My guess is that it shifts. Purists and marketers are thought of as an oxymoron (despite our best efforts). After all, our content doesn’t always lend itself to easy conversation or an emotional response. In fact, this is the very reason that most of us (marketers) are hired in the first place.
How else could a conversation about shoes become a story about happiness?* Or a conversation about food becomes one about community? We try and take a brand’s essence and distill it down into a singular emotion that is both easy to grasp and synonymous with the consumer experience.
Why then are some of us so fearful of someone taking the simplicity of the message and re-purposing it?
Simple: It’s a matter of credit.
Engagement is now a metric. It’s a measure of success that we are judged upon. However, the current tools with which we measure product conversation are still in their infancy. They are platform dependent in a platform agnostic world.

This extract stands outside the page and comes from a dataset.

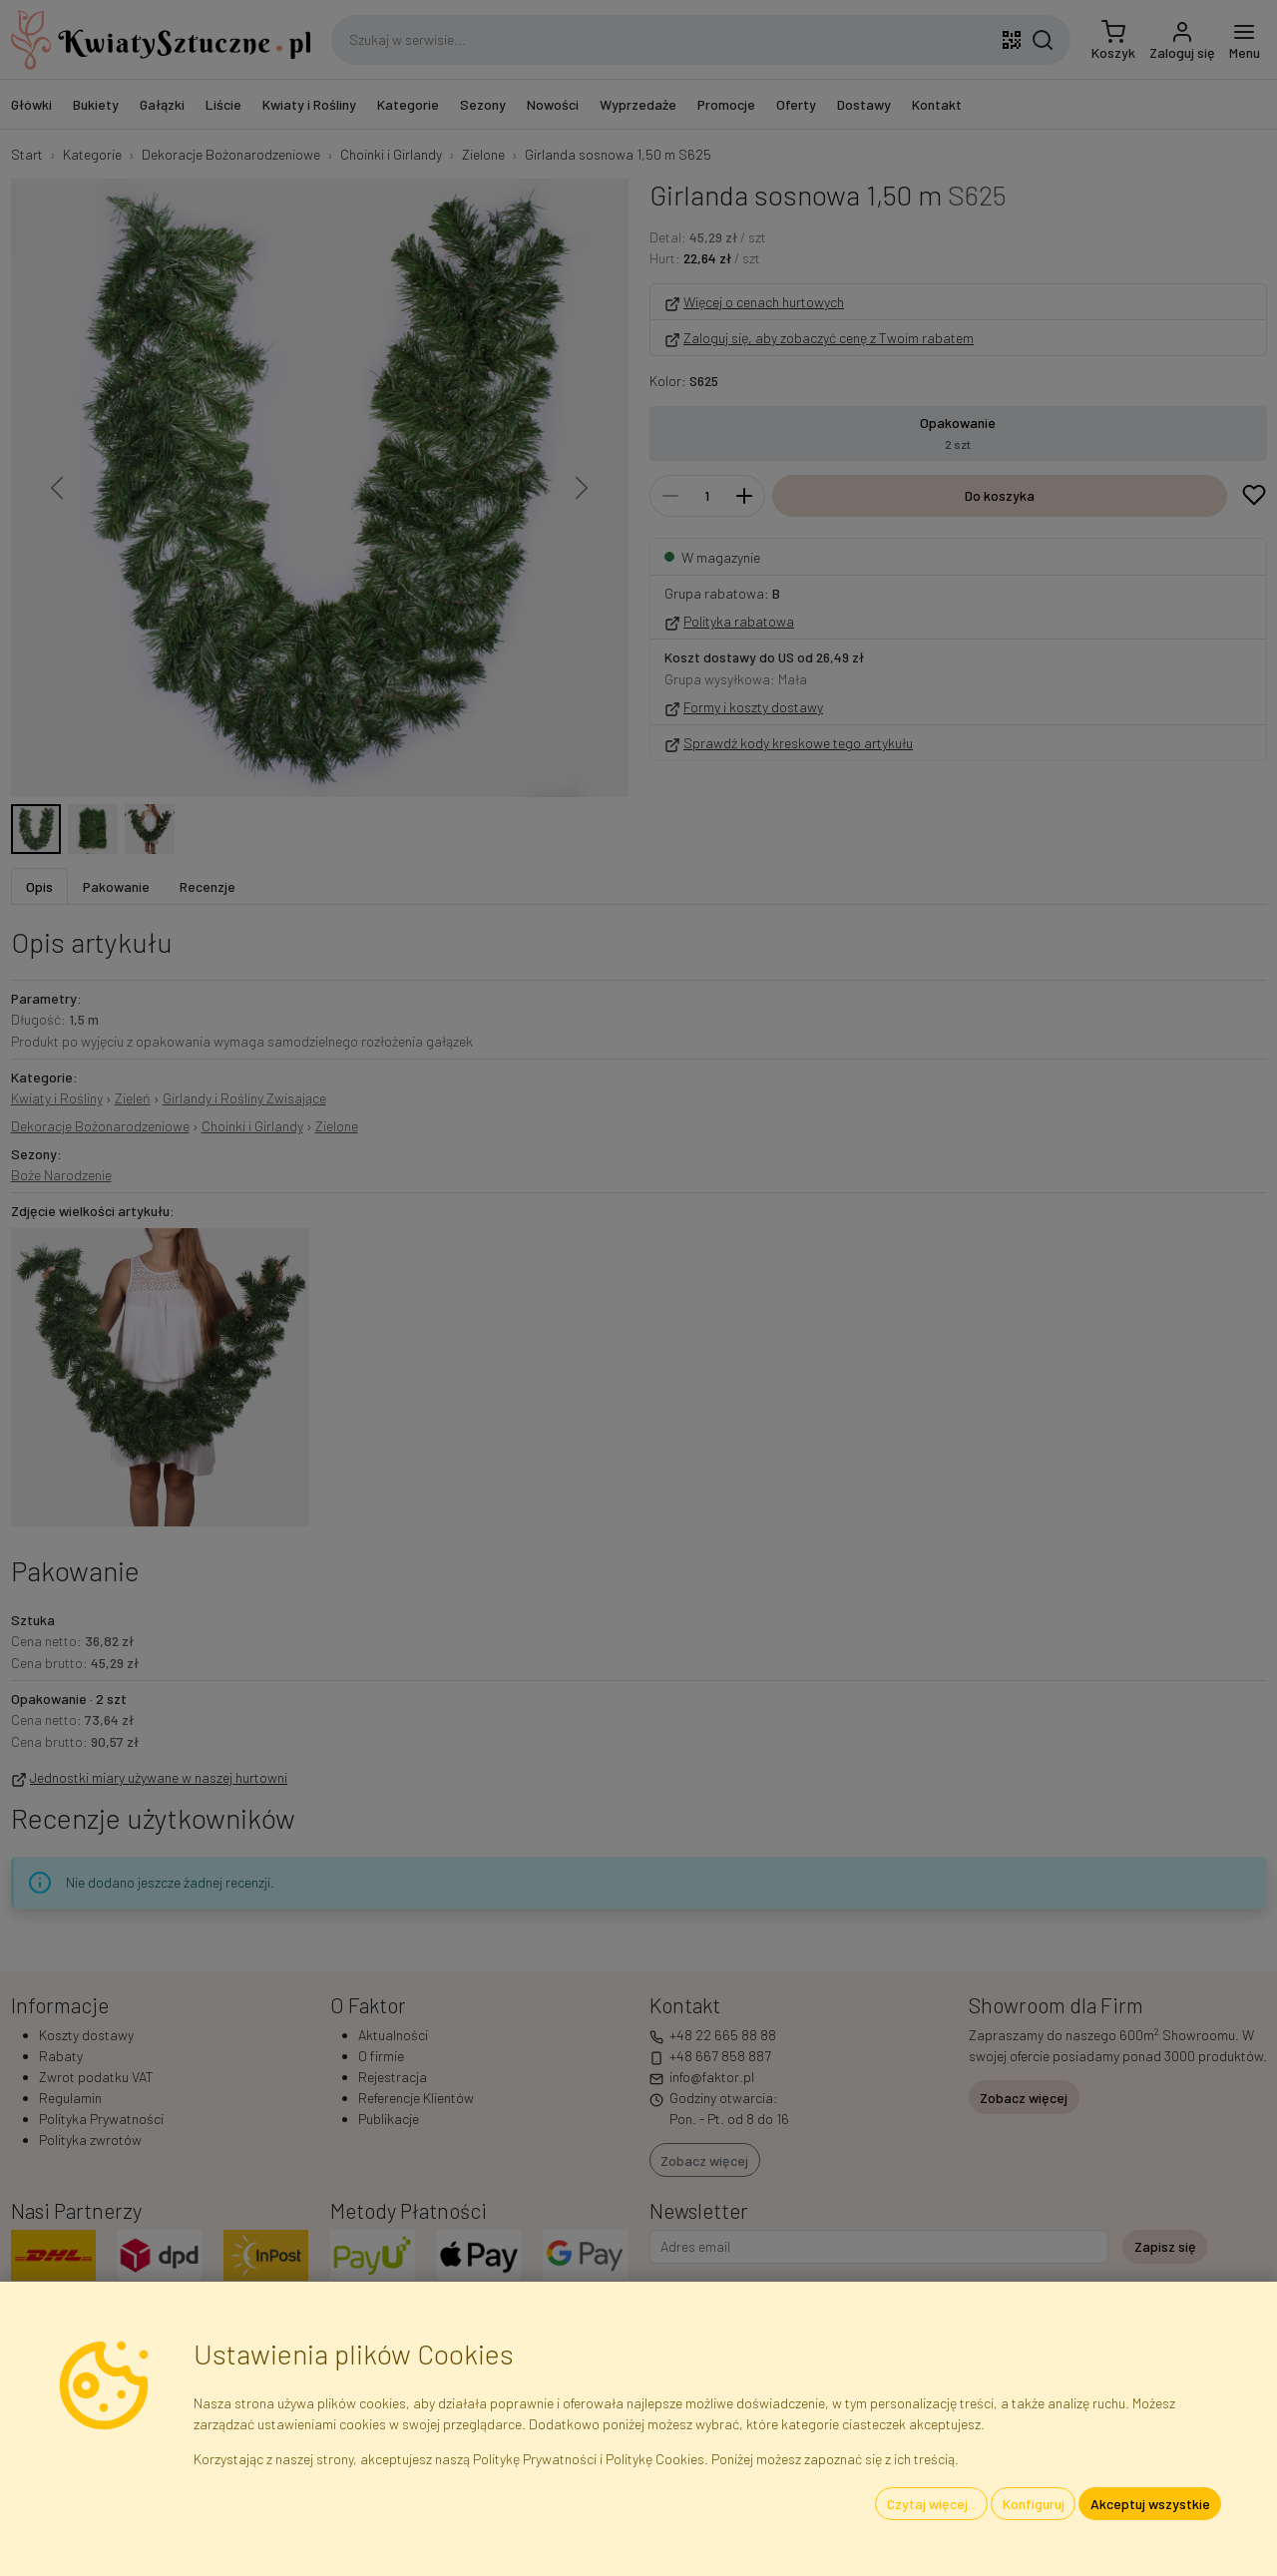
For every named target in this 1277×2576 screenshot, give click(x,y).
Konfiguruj (1033, 2503)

Conversation operates in cells of influence, much like Al-Qaeda. The hierarchy is disparate, confusing and the sheer volume makes it almost impossible to analyze the true reach of a campaign or program.
We are at a creative crossroads: do we embrace the remix or do we adhere to the tradition of message crafting? The answer is obvious. The way in which we measure our success is not.
Don’t ask where a conversation should live, think about where it can spread from.
*This was all Zappos. Just want to be clear about that.